Personally I'd say anyone deliberately selecting a disabled person as their victim is clearly demonstrating a disability hate motivation, just as someone deliberately selecting someone for one of the other protected characteristics would be considered to be demonstrating a hate motivation, and I know there's wider sympathy with that view among the disabled campaigners, but the legal types are effectively arguing that we make logical victims because we're less likely to be able to fight back, and so just targeting us doesn't make it a hate crime. *Headdesk*
* There are couple of specific 'incitement to hate crime' crimes, but they only apply to race and religion, not the other protected characteristics. This is increasingly acknowledged as a problem by the legal establishment and we're campaigning to fix it.
(no subject)
Date: 2021-08-31 11:24 pm (UTC)Ooo, arghh, deploying "vulnerable adult" is many kinds of wrong -- although it can be true. Most especially for people in care homes, where predators can nestle in and exploit people with almost zero chance of discovery.

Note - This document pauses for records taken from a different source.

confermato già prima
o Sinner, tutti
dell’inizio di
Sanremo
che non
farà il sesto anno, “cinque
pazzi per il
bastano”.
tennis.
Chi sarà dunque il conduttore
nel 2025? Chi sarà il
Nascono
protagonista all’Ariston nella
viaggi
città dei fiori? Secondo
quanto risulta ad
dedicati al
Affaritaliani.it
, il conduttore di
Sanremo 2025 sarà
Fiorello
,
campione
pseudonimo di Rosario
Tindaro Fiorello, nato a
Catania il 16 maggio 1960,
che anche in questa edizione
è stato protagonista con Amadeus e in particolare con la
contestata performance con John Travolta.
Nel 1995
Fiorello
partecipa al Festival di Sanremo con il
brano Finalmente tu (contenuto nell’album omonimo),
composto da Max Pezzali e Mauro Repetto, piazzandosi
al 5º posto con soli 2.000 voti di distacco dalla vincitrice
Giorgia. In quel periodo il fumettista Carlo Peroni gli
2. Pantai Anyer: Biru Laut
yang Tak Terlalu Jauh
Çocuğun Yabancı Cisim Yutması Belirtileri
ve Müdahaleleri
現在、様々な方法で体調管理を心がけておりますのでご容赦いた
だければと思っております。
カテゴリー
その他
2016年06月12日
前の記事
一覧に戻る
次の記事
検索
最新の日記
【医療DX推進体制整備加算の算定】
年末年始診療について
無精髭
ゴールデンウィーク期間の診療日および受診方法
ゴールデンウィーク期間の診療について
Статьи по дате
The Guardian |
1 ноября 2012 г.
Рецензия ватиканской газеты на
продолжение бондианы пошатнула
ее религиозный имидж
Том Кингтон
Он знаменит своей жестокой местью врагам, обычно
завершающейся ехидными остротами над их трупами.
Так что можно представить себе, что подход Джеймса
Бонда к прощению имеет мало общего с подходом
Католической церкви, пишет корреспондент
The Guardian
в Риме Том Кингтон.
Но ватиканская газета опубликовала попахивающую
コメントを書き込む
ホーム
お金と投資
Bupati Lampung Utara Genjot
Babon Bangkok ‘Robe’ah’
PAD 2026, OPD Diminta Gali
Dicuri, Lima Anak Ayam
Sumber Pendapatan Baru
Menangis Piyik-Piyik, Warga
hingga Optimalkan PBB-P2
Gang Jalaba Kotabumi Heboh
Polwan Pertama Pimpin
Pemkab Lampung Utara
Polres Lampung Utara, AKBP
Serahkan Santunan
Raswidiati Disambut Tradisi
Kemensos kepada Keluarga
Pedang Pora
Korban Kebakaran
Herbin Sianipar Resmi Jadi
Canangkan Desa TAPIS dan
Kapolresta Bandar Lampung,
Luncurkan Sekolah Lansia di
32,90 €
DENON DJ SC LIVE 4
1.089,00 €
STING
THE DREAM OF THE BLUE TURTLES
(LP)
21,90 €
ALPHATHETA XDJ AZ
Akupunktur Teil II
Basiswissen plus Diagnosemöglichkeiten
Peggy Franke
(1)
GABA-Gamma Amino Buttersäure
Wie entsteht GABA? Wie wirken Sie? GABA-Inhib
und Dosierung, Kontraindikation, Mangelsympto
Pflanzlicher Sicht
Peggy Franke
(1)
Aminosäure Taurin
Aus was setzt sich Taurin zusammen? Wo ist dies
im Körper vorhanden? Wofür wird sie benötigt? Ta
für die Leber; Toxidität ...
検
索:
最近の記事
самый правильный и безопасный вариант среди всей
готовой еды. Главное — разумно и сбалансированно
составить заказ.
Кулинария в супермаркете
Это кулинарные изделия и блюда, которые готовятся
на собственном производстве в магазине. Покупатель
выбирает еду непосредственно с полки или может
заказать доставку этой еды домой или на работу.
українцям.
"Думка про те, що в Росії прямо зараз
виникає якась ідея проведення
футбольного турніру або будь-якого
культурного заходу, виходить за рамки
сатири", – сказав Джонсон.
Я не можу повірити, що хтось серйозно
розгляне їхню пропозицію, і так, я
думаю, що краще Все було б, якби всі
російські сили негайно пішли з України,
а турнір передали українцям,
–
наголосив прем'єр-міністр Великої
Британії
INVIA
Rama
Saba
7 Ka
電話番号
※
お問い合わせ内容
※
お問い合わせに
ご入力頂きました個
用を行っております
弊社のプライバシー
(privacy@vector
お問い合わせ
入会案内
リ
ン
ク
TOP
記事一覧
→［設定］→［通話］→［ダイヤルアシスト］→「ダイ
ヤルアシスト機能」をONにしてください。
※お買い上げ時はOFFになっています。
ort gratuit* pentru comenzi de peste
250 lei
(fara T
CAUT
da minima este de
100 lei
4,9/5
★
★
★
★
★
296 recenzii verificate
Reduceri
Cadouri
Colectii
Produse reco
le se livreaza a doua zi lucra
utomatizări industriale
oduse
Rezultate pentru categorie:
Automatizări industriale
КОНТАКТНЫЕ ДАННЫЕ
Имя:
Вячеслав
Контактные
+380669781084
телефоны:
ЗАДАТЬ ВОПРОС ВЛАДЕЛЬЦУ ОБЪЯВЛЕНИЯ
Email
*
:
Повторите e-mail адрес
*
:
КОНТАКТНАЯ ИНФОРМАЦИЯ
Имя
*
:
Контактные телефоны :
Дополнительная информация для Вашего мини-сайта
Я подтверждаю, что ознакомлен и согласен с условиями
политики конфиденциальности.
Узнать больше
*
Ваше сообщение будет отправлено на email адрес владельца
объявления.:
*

US program is also all about increasing sentence length. I hope somebody's researching whether it makes a difference.
(no subject)
Date: 2021-09-01 11:56 am (UTC)WRT sentence length, I don't see tariff uplifts as an effective deterrent measure (and our sentences are in general much shorter than yours, so proportionally the uplifts are probably more significant), because the average hate crime perpetrator is too stupid to know about them, but I do see them as essential to making the courts and judiciary treat the cases seriously enough.